Could the “drys” have saved the amendment if they had been willing to compromise?
I don’t know whether they could have saved it.... The moral certainty is so great that they can’t see – what they want is more and more enforcement – which is only going to make the problem worse.
This had in it very legitimate progressive ideas, that America could improve itself. If you look at the spate of amendments starting in 1865, they are all about taking the preamble of the Constitution literally – we’re there to make a more perfect union. That while the Constitution heretofore has been a dry, operating instruction manual for how to do it, we now have eliminated slavery, we now have extended voting rights to African-Americans, we aren’t going to discriminate on the basis of race.

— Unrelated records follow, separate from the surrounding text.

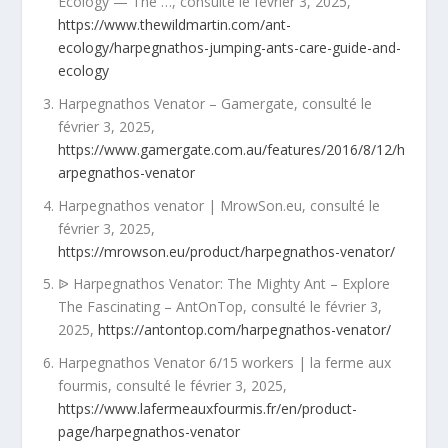
Ecology — The …, consulté le février 3, 2025,
https://www.thewildmartin.com/ant-
ecology/harpegnathos-jumping-ants-care-guide-and-
ecology
Harpegnathos Venator – Gamergate, consulté le
février 3, 2025,
https://www.gamergate.com.au/features/2016/8/12/h
arpegnathos-venator
Harpegnathos venator | MrowSon.eu, consulté le
février 3, 2025,
https://mrowson.eu/product/harpegnathos-venator/
ᐉ Harpegnathos Venator: The Mighty Ant – Explore
The Fascinating – AntOnTop, consulté le février 3,
2025,
https://antontop.com/harpegnathos-venator/
Harpegnathos Venator 6/15 workers | la ferme aux
fourmis, consulté le février 3, 2025,
https://www.lafermeauxfourmis.fr/en/product-
page/harpegnathos-venator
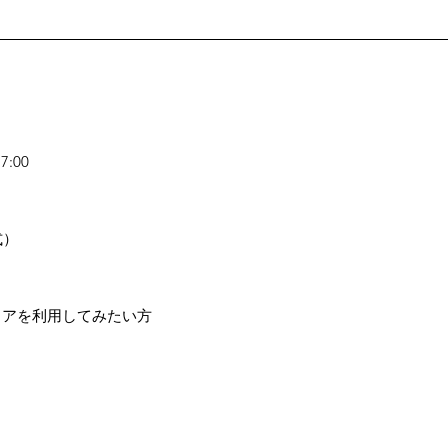
7:00
式）
ェアを利用してみたい方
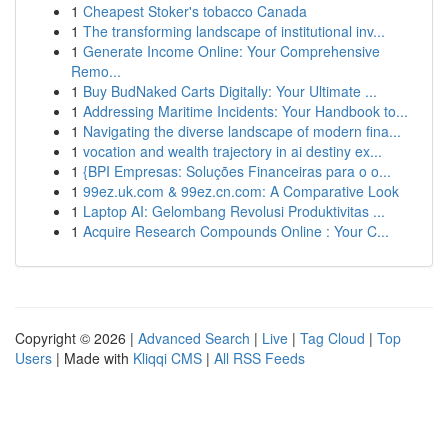
1
Cheapest Stoker's tobacco Canada
1
The transforming landscape of institutional inv...
1
Generate Income Online: Your Comprehensive
Remo...
1
Buy BudNaked Carts Digitally: Your Ultimate ...
1
Addressing Maritime Incidents: Your Handbook to...
1
Navigating the diverse landscape of modern fina...
1
vocation and wealth trajectory in ai destiny ex...
1
{BPI Empresas: Soluções Financeiras para o o...
1
99ez.uk.com & 99ez.cn.com: A Comparative Look
1
Laptop AI: Gelombang Revolusi Produktivitas ...
1
Acquire Research Compounds Online : Your C...
Copyright © 2026 |
Advanced Search
|
Live
|
Tag Cloud
|
Top
Users
| Made with
Kliqqi CMS
|
All RSS Feeds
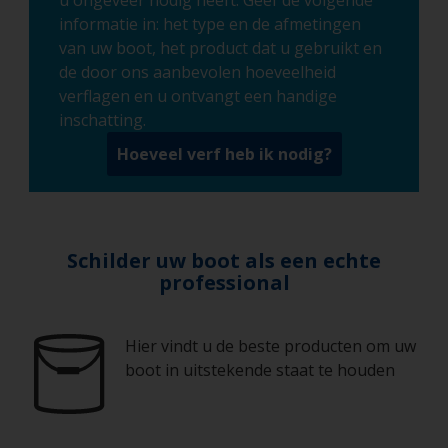
u ongeveer nodig heeft. Geef de volgende
informatie in: het type en de afmetingen
van uw boot, het product dat u gebruikt en
de door ons aanbevolen hoeveelheid
verflagen en u ontvangt een handige
inschatting.
Hoeveel verf heb ik nodig?
Schilder uw boot als een echte
professional
Hier vindt u de beste producten om uw
boot in uitstekende staat te houden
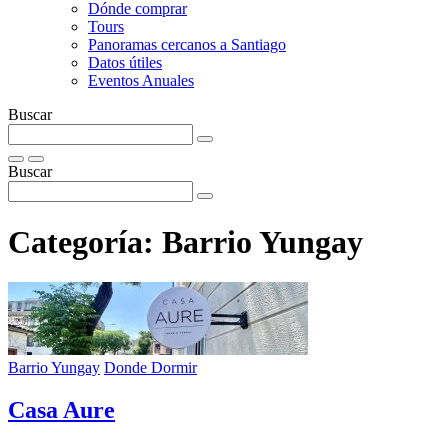
Dónde comprar
Tours
Panoramas cercanos a Santiago
Datos útiles
Eventos Anuales
Buscar
Buscar
Categoría:
Barrio Yungay
Barrio Yungay
Donde Dormir
Casa Aure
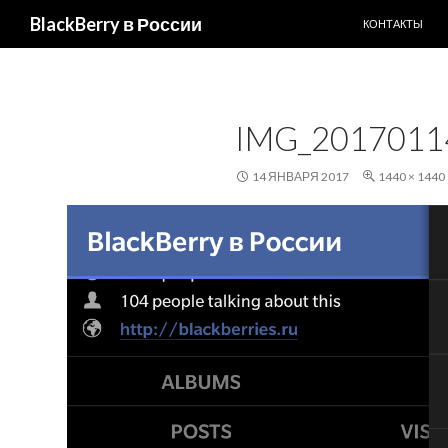
ПЕРЕЙТИ К С
Поиск
BlackBerry в России
КОНТАКТЫ
IMG_2017011
14 ЯНВАРЯ 2017
1440 × 1440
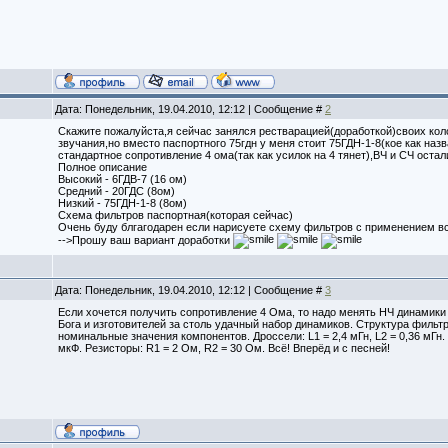
Дата: Понедельник, 19.04.2010, 12:12 | Сообщение #
2
Скажите пожалуйста,я сейчас занялся рестварацией(доработкой)своих ко
звучания,но вместо паспортного 75гдн у меня стоит 75ГДН-1-8(кое как назв
стандартное сопротивление 4 ома(так как усилок на 4 тянет),ВЧ и СЧ ост
Полное описание
Высокий - 6ГДВ-7 (16 ом)
Средний - 20ГДС (8ом)
Низкий - 75ГДН-1-8 (8ом)
Схема фильтров паспортная(которая сейчас)
Очень буду блгагодарен если нарисуете схему фильтров с применением в
-->Прошу ваш вариант доработки
Дата: Понедельник, 19.04.2010, 12:12 | Сообщение #
3
Если хочется получить сопротивление 4 Ома, то надо менять НЧ динамики н
Бога и изготовителей за столь удачный набор динамиков. Структура фильтр
номинальные значения компонентов. Дроссели: L1 = 2,4 мГн, L2 = 0,36 мГн.
мкФ. Резисторы: R1 = 2 Ом, R2 = 30 Ом. Всё! Вперёд и с песней!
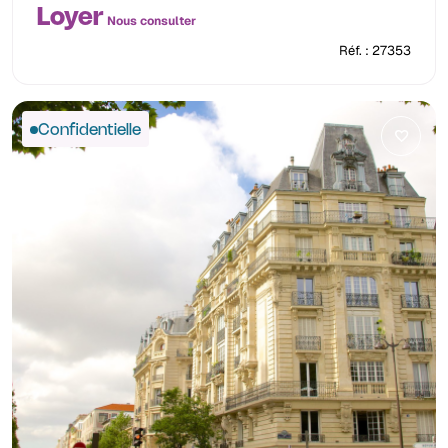
Loyer
Nous consulter
Réf. : 27353
Confidentielle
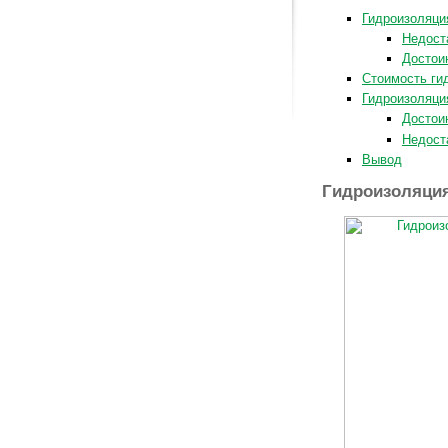
Гидроизоляци
Недост
Достои
Стоимость ги
Гидроизоляци
Достои
Недост
Вывод
Гидроизоляция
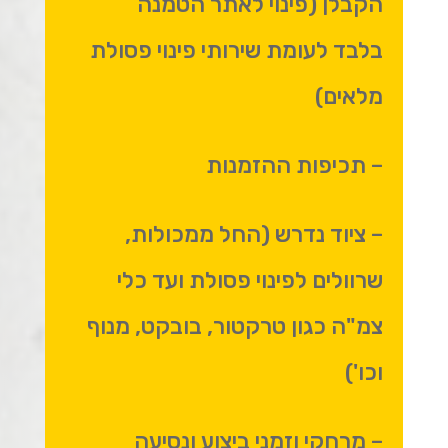
הקבלן (פינוי לאתר הטמנה
בלבד לעומת שירותי פינוי פסולת
מלאים)
– תכיפות ההזמנות
– ציוד נדרש (החל ממכולות,
שרוולים לפינוי פסולת ועד כלי
צמ"ה כגון טרקטור, בובקט, מנוף
וכו')
– מרחקי וזמני ביצוע ונסיעה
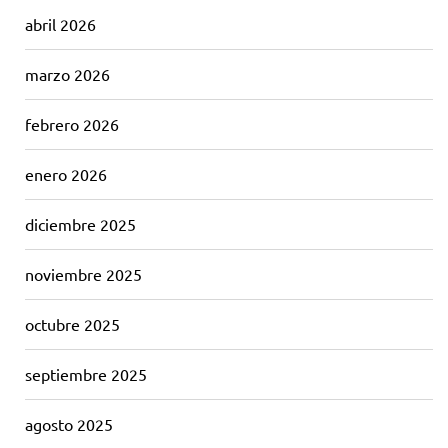
abril 2026
marzo 2026
febrero 2026
enero 2026
diciembre 2025
noviembre 2025
octubre 2025
septiembre 2025
agosto 2025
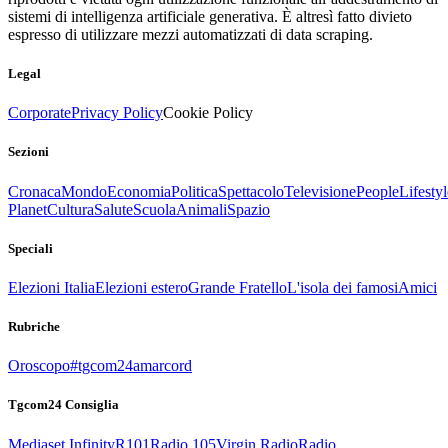
sistemi di intelligenza artificiale generativa. È altresì fatto divieto
espresso di utilizzare mezzi automatizzati di data scraping.
Legal
Corporate
Privacy Policy
Cookie Policy
Sezioni
Cronaca
Mondo
Economia
Politica
Spettacolo
Televisione
People
Lifestyl
Planet
Cultura
Salute
Scuola
Animali
Spazio
Speciali
Elezioni Italia
Elezioni estero
Grande Fratello
L'isola dei famosi
Amici
Rubriche
Oroscopo
#tgcom24amarcord
Tgcom24 Consiglia
Mediaset Infinity
R101
Radio 105
Virgin Radio
Radio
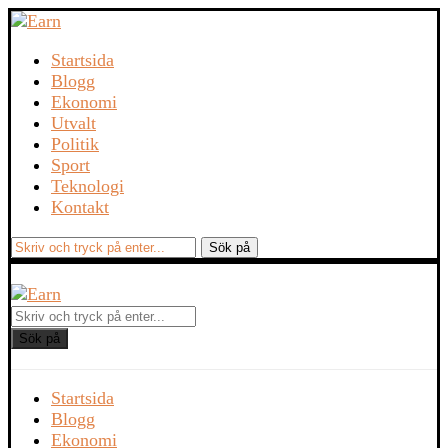
Startsida
Blogg
Ekonomi
Utvalt
Politik
Sport
Teknologi
Kontakt
Sök på
Startsida
Blogg
Ekonomi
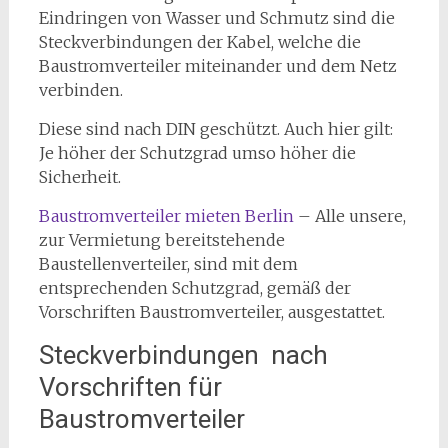
Eindringen von Wasser und Schmutz sind die
Steckverbindungen der Kabel, welche die
Baustromverteiler miteinander und dem Netz
verbinden.
Diese sind nach DIN geschützt. Auch hier gilt:
Je höher der Schutzgrad umso höher die
Sicherheit.
Baustromverteiler mieten Berlin
– Alle unsere,
zur Vermietung bereitstehende
Baustellenverteiler, sind mit dem
entsprechenden Schutzgrad, gemäß der
Vorschriften Baustromverteiler, ausgestattet.
Steckverbindungen nach
Vorschriften für
Baustromverteiler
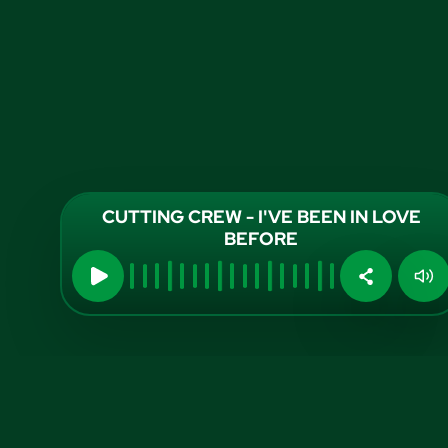
CUTTING CREW - I'VE BEEN IN LOVE
BEFORE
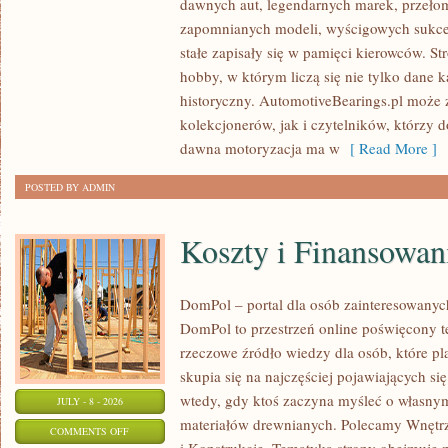
dawnych aut, legendarnych marek, przeło
ZABYTKOWE
zapomnianych modeli, wyścigowych sukce
–
stałe zapisały się w pamięci kierowców. St
PORADNIKI
hobby, w którym liczą się nie tylko dane 
KOLEKCJONERA
historyczny. AutomotiveBearings.pl może
kolekcjonerów, jak i czytelników, którzy 
dawna motoryzacja ma w
[ Read More ]
POSTED BY ADMIN
Koszty i Finansowan
DomPol – portal dla osób zainteresowan
DomPol to przestrzeń online poświęcony 
rzeczowe źródło wiedzy dla osób, które p
skupia się na najczęściej pojawiających się
wtedy, gdy ktoś zaczyna myśleć o włas
JULY - 8 - 2026
materiałów drewnianych. Polecamy Wnętrz
ON
COMMENTS OFF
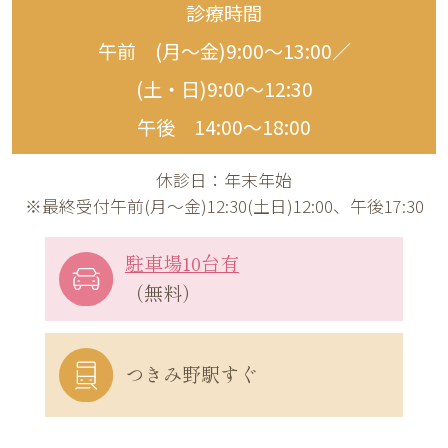
診療時間
午前 (月〜金)9:00〜13:00／
(土・日)9:00〜12:30
午後 14:00〜18:00
休診日：年末年始
※最終受付午前(月～金)12:30(土日)12:00、午後17:30
駐車場10台有
（無料）
つきみ野駅すぐ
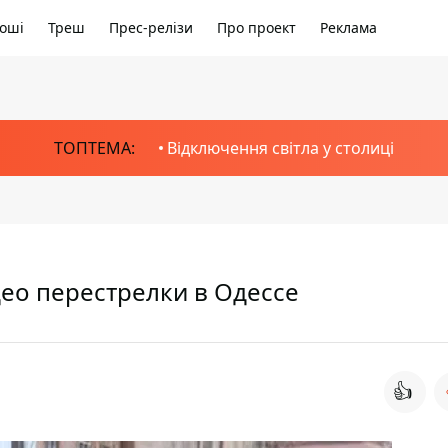
оші
Треш
Прес-релізи
Про проект
Реклама
ТОПТЕМА:
Відключення світла у столиці
део перестрелки в Одессе
👍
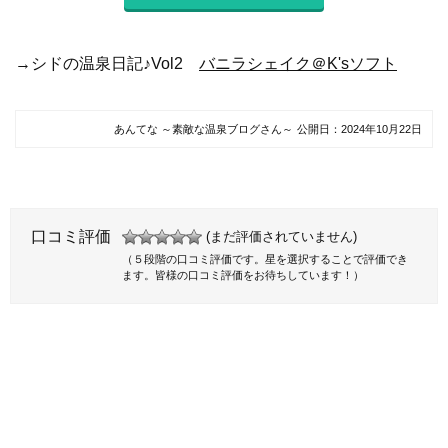
→シドの温泉日記♪Vol2
バニラシェイク＠K'sソフト
あんてな ～素敵な温泉ブログさん～
公開日：
2024年10月22日
口コミ評価
(まだ評価されていません)
（５段階の口コミ評価です。星を選択することで評価でき
ます。皆様の口コミ評価をお待ちしています！）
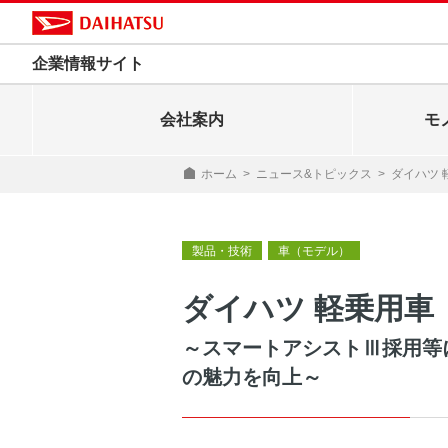
企業情報サイト
会社案内
モ
ホーム
>
ニュース&トピックス
>
ダイハツ
製品・技術
車（モデル）
ダイハツ 軽乗用車
～スマートアシストⅢ採用等
の魅力を向上～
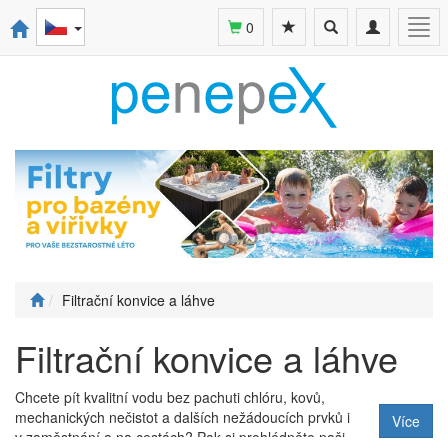
Toggle
Toggle
Togg
0
search
navigation
navi
Filtrační konvice a láhve
Filtrační konvice a láhve
Chcete pít kvalitní vodu bez pachuti chlóru, kovů,
mechanických nečistot a dalších nežádoucích prvků i
Více
v zaměstnání a na cestách? Pak si prohlédněte naši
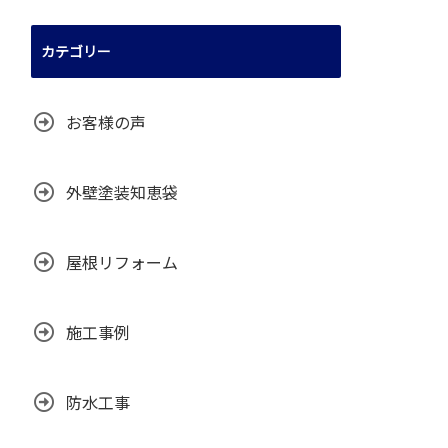
カテゴリー
お客様の声
外壁塗装知恵袋
屋根リフォーム
施工事例
防水工事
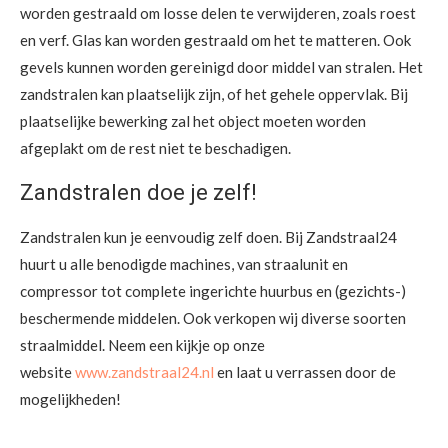
worden gestraald om losse delen te verwijderen, zoals roest
en verf. Glas kan worden gestraald om het te matteren. Ook
gevels kunnen worden gereinigd door middel van stralen. Het
zandstralen kan plaatselijk zijn, of het gehele oppervlak. Bij
plaatselijke bewerking zal het object moeten worden
afgeplakt om de rest niet te beschadigen.
Zandstralen doe je zelf!
Zandstralen kun je eenvoudig zelf doen. Bij Zandstraal24
huurt u alle benodigde machines, van straalunit en
compressor tot complete ingerichte huurbus en (gezichts-)
beschermende middelen. Ook verkopen wij diverse soorten
straalmiddel. Neem een kijkje op onze
website
www.zandstraal24.nl
en laat u verrassen door de
mogelijkheden!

Oh, by they way, we’re going to have an income tax to redistribute the wealth. Oh, by the way, we’re going to elect our senators directly. Oh, by the way, we’re going to eliminate alcohol. Oh, by the way, we’re going to allow women to vote.
This is an amazing time of a very positive sense that government could be a major force in creating that shining city on the hill ... we were obligated to fix society.
And what people, perhaps naively, perhaps blindly, fixed on was the notion that you could do it all by getting rid of alcohol.
It turns out that the thing you can’t have, alcohol, is what you want the most?
Mark Twain said “Nothing so needs reforming as other people’s habits.” But his last line is, “It is the prohibition that makes anything precious.”
We do still legislate against other “sins” such as gambling, smoking, use of drugs.
Let’s set the record straight: We do legislate morality. We have laws against murder. We have laws against stealing....
The rub is in all these places where we’re not sure, where we perceive a victimless crime.... [Prohibition] asks questions about how we handle gambling [today], how we handle drugs, particularly.
Did anything good come from going through prohibition?
I think that we’re suspicious of the panacea, the magic bullet, the cure all.
We learned a lesson?
In some ways the whole story is a positive one for a democratic people. We had this notion, however naive but very democratic, that we could vote in this notion that we thought would help society. It didn’t, and we got rid of it. That’s a good story – oops, we made a mistake.